I don’t want to write the sort of (to overuse the word yet again) pretentious bullshit that is supposed to somehow, in some ridiculous version of reality sum up what I have been doing for the past four years or eight years or twenty-three years of my life. I don’t want to put down on paper anything under the understanding that it will be looked at and judged by some external other that has no sense of where I was really trying to go with it.

Then again, that leads me to a new direction.

Maybe it really is my job to show the direction I intended to go, and if I can’t then perhaps what I wrote is just bullshit that should be burned in a book fire, consuming all of the refuse that supposed “authors” come up with because they have bad dreams at night and then later see seeds of those dreams in reality and think, “I should write it all out, tell everyone what I think”. Like coming up with a short story about a boy who has wings and a girl who’s in love with him because one night, late into the thing, I had a thought that your shoulders might look nice if they had feathery protrusions coming from them, and perhaps you could cover me with them, and perhaps we would be nice under them, and if it were winter we could be warm without a blanket.

But it’s a terrible idea, and people like me shouldn’t write about things like that. Maybe people like me shouldn’t write anything at all.

Or, maybe we should – but maybe we shouldn’t be on stupid academic deadlines by professors who only know about assignments and reading reports and essays with well defined theses and the professors of those professors and runners of programs who only know how to think in category sheets and course requirements and syllabi that don’t account for real life or full-time jobs or weddings in places that aren’t your home.

Perhaps, being an artist doesn’t apply to academia.

If we really thought about it, we would realize that it can’t.
Academia is about people who want to study, want to read, want to think.
Art is about people who have been thinking, who have come up with all the thought-out conclusions to all the great thinkers already, who have to create something else in order to feel at rest.

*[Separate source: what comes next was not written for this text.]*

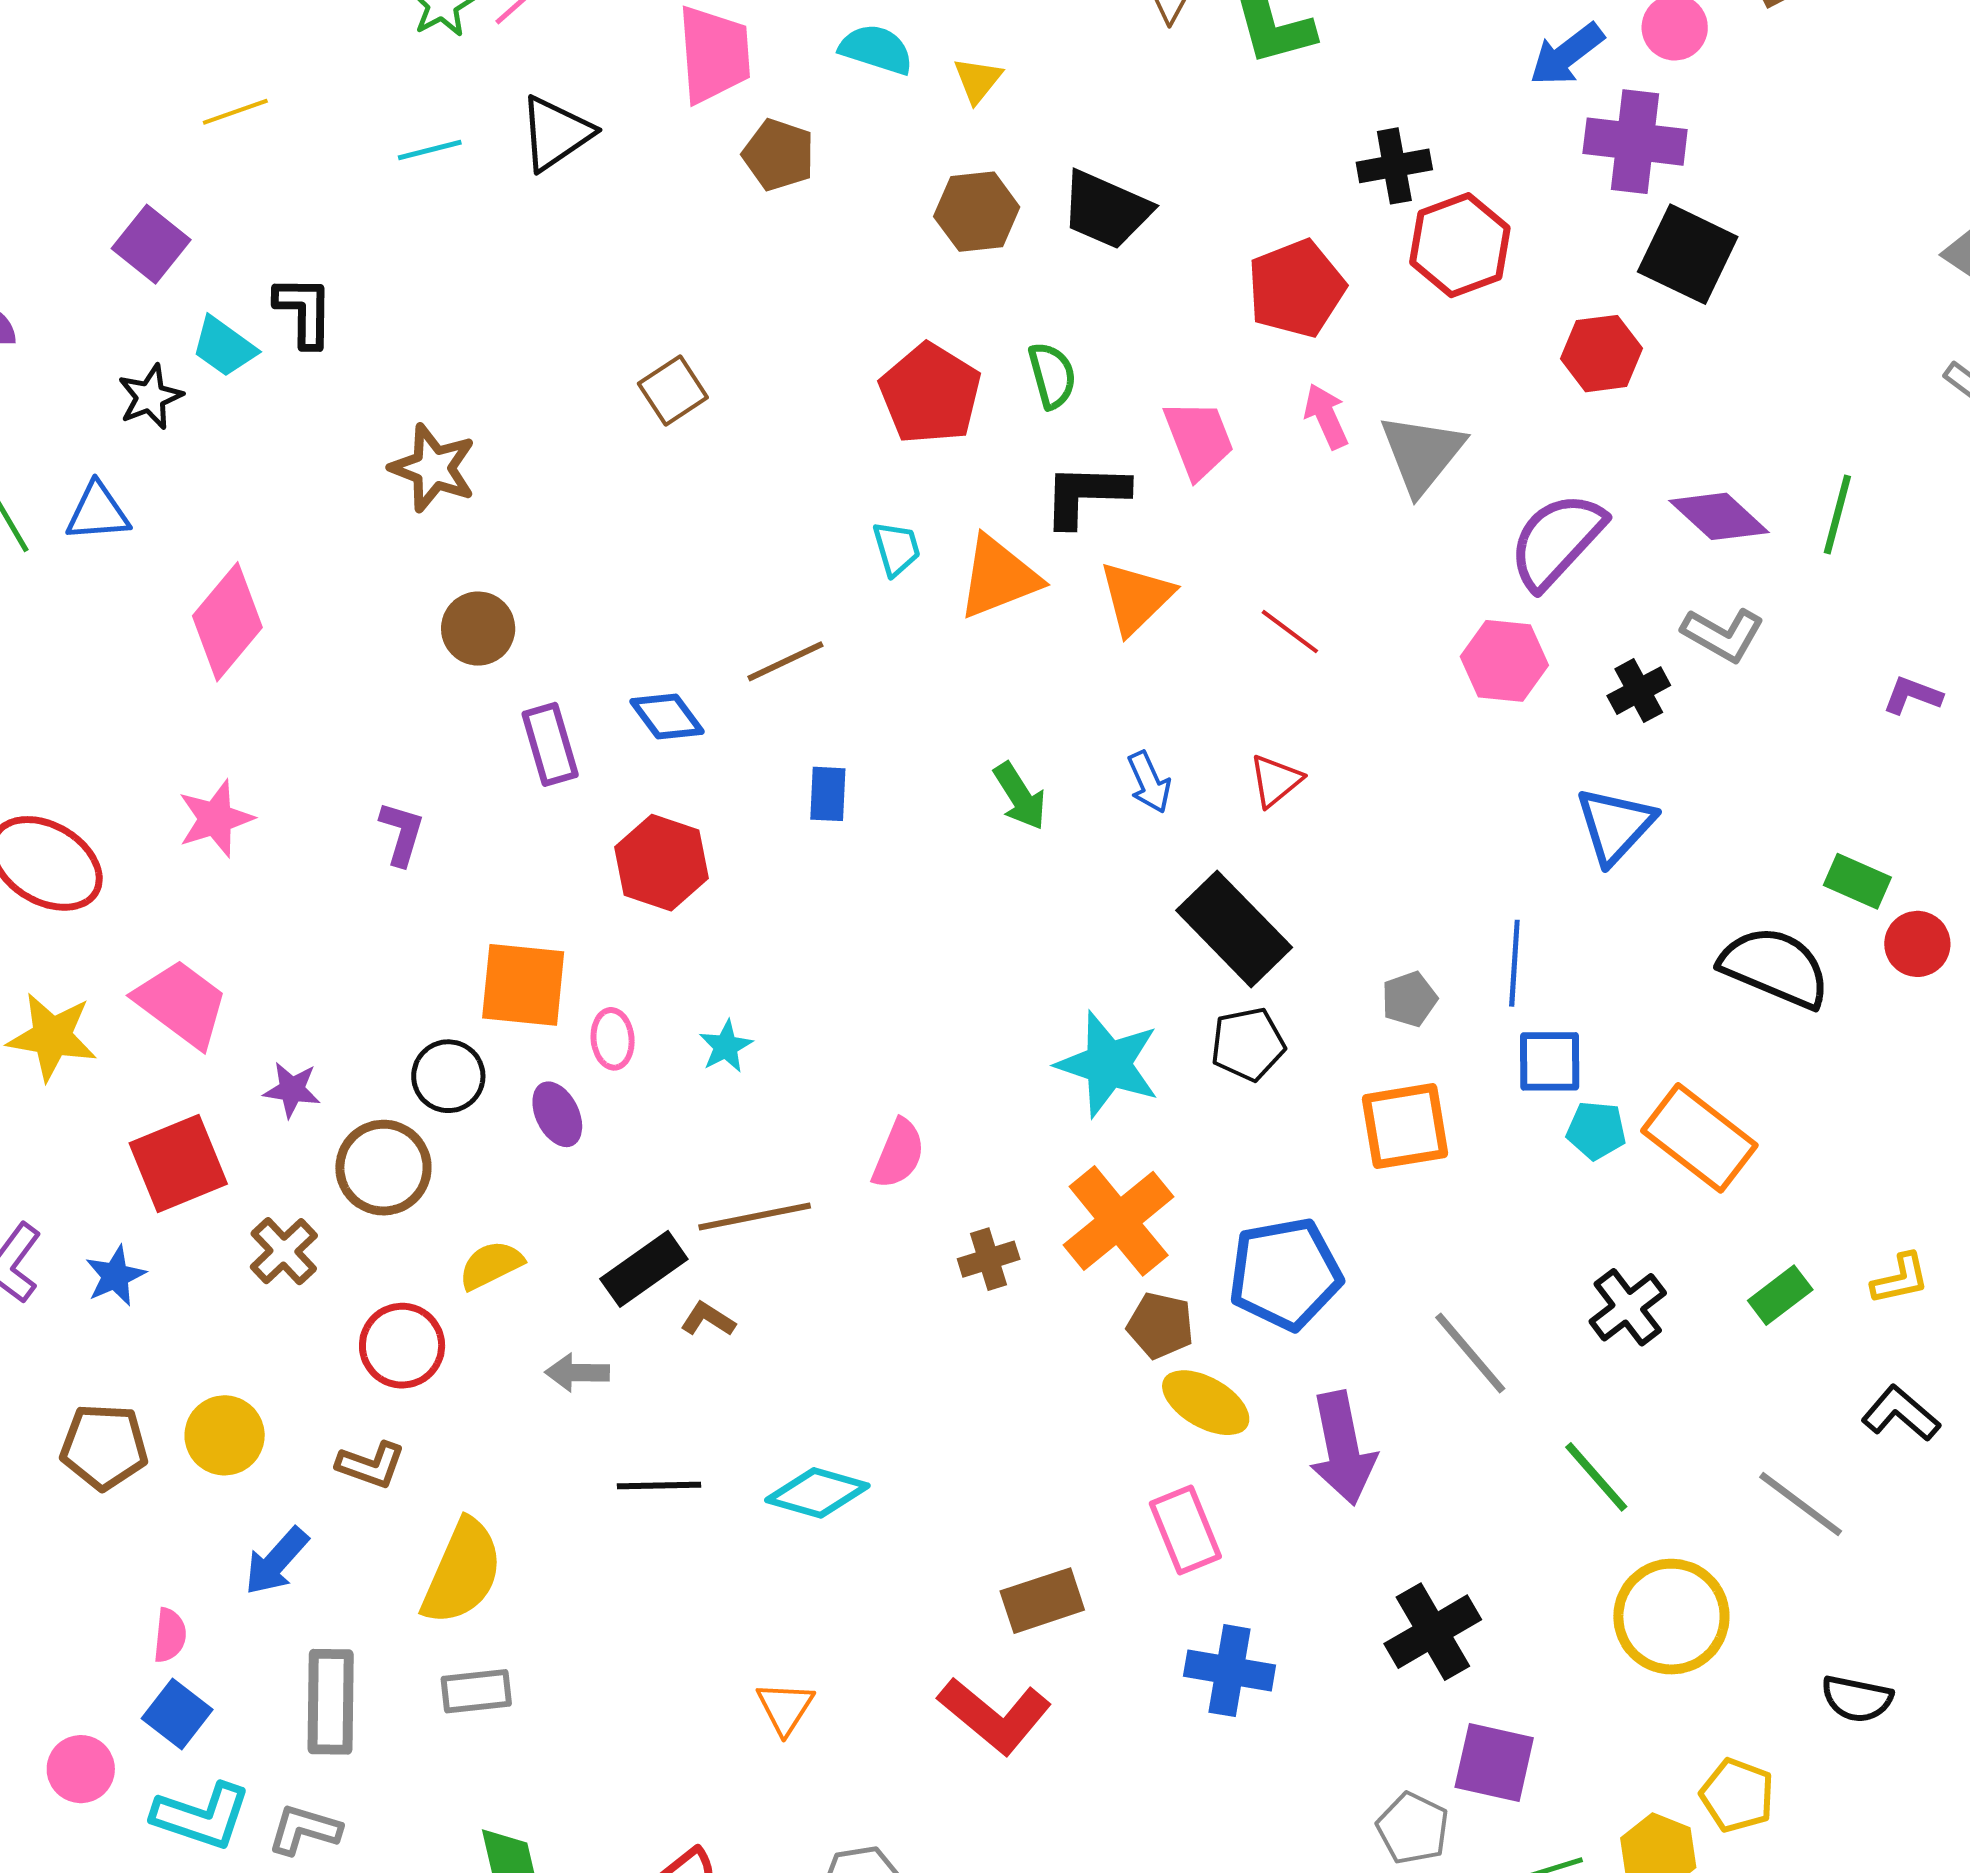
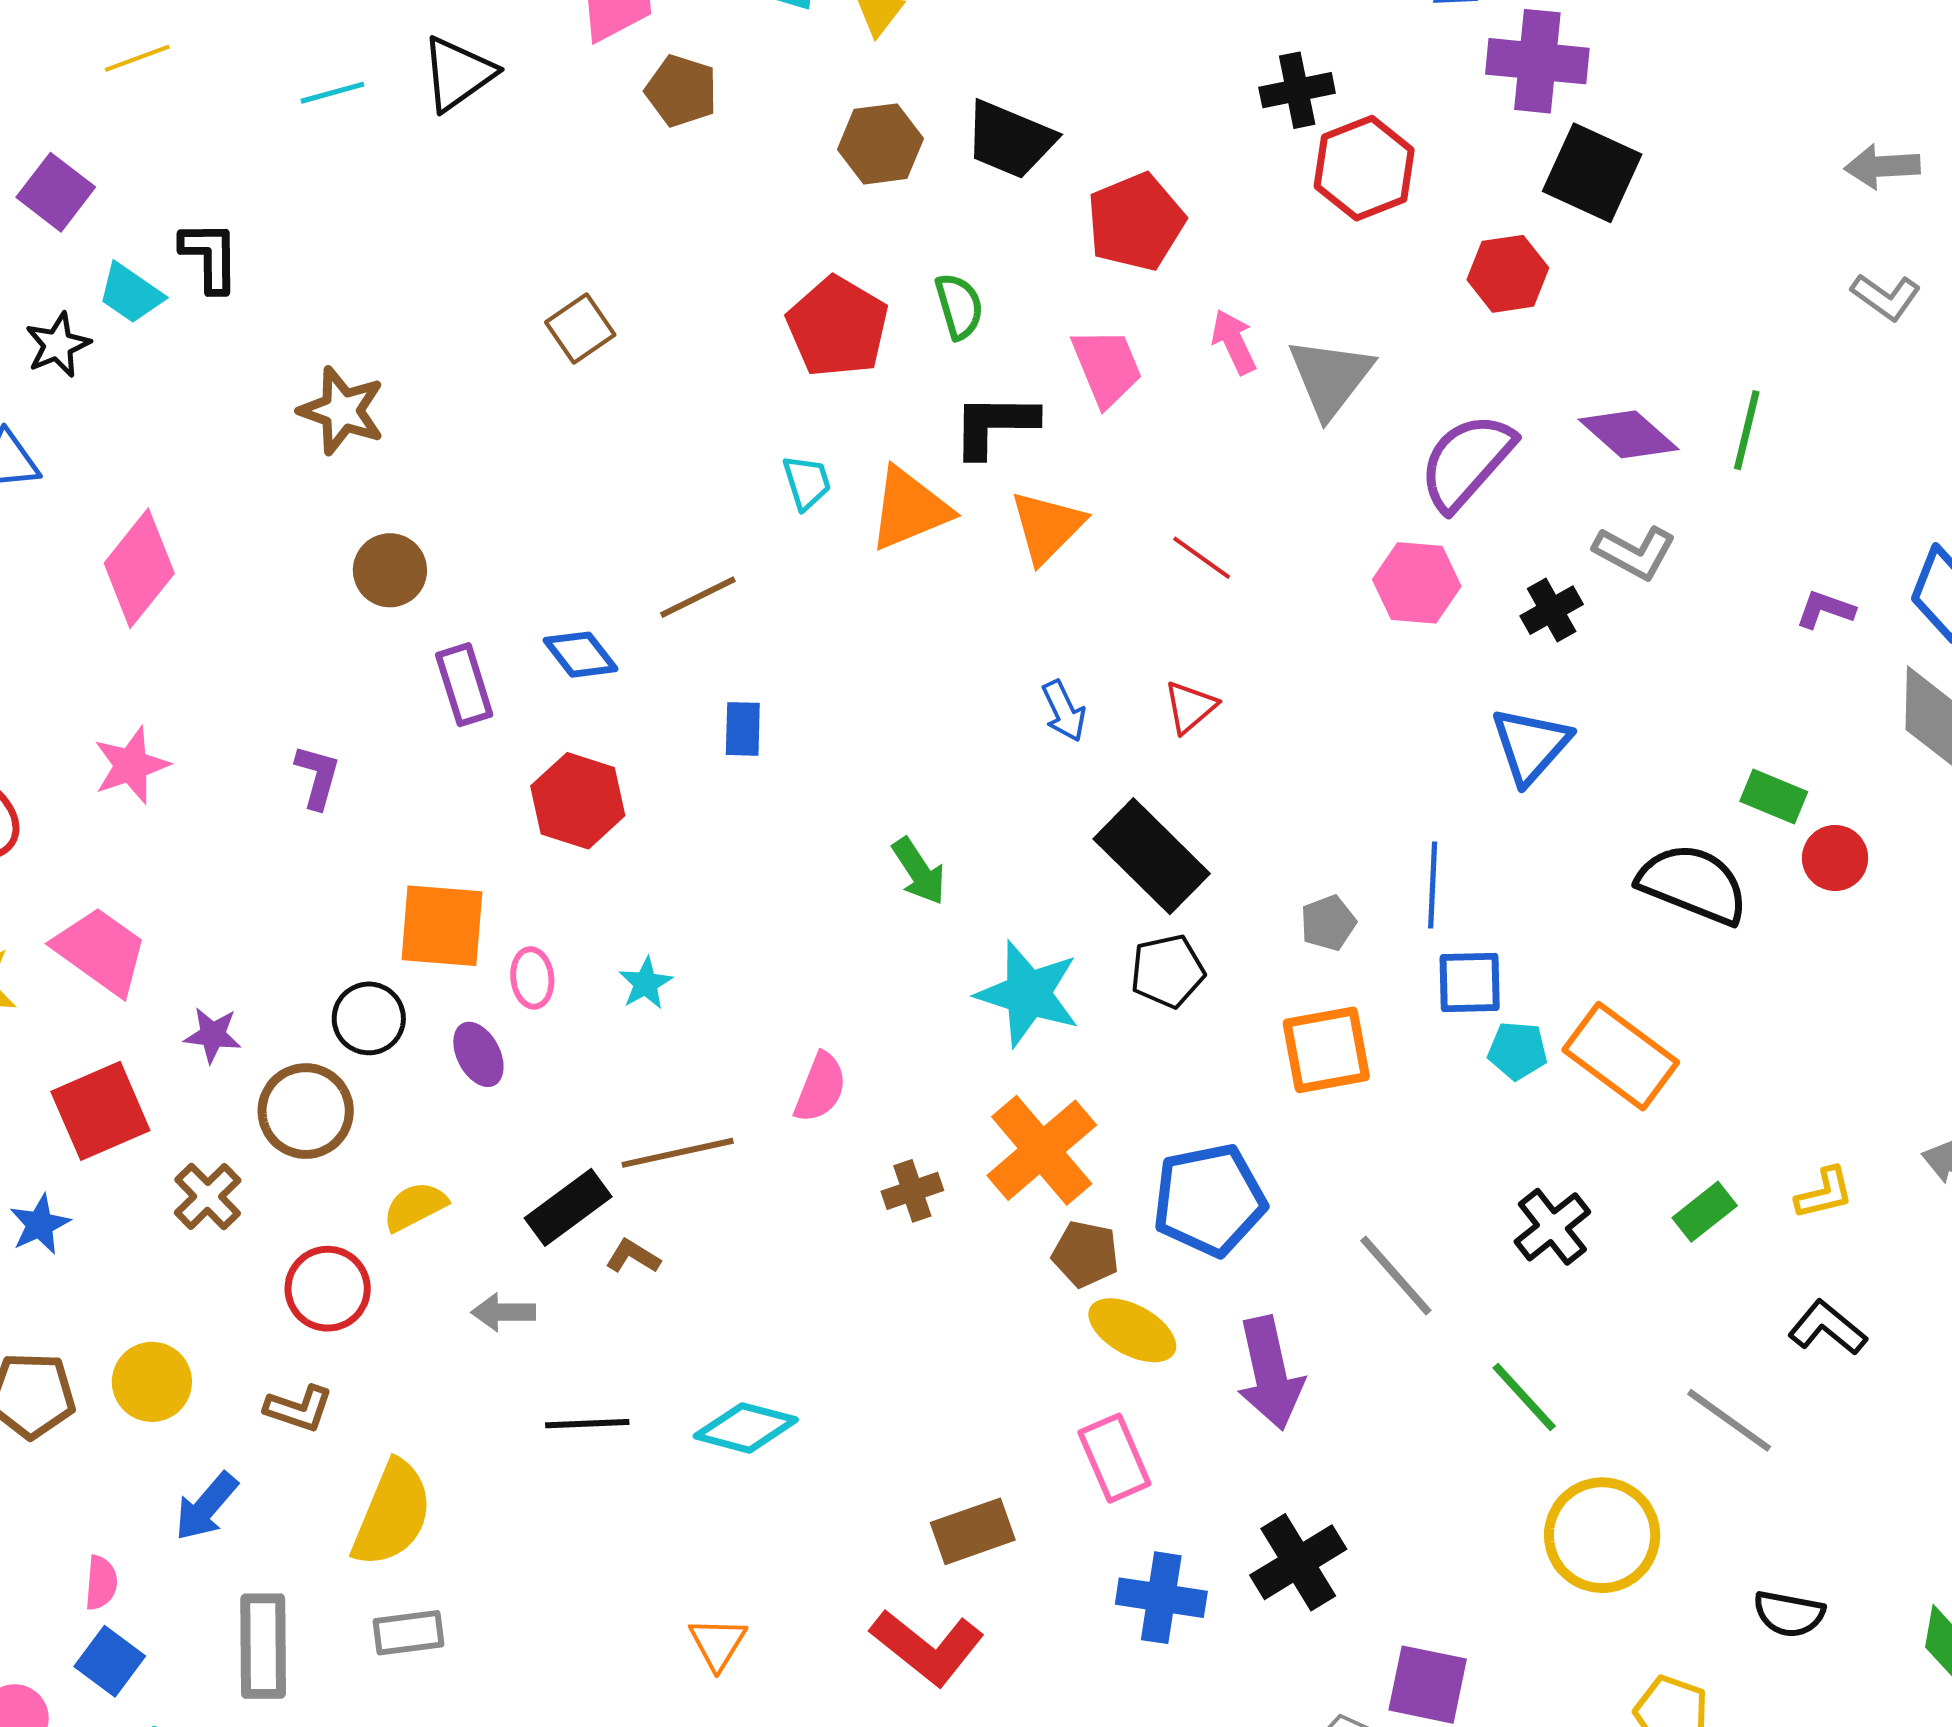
red pentagon: (1296, 289) -> (1136, 222), moved
green arrow: (1020, 796) -> (919, 871), moved
black cross: (1433, 1632) -> (1298, 1562), moved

Maybe our fatal error is that we’ve tried to combine them, have tried to conventionalize creativity, have tried to teach art as if art is intellectualism, as if creating something new and individual can be learned, can be put on a syllabus, can be contained in an essay or a project or an assignment that earns a grade based on how well you have fulfilled the above requirements.

Perhaps that’s why I feel stifled and stale. Then again, perhaps in all my learning – in all my educating of myself, I have only learned that I have no new ideas, that all the metaphors and similes and allusions have been used, and there is nothing new to create.

Perhaps creating from the lack of inspiration is the only place left to go.